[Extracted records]
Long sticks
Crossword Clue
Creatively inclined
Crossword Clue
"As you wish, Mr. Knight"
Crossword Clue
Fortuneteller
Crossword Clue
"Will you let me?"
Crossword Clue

• [WHAT IS EXPECTED]
Transcribe all of the data above, character for character.

• [COMPLETED TASK]
Long sticks
Crossword Clue
Creatively inclined
Crossword Clue
"As you wish, Mr. Knight"
Crossword Clue
Fortuneteller
Crossword Clue
"Will you let me?"
Crossword Clue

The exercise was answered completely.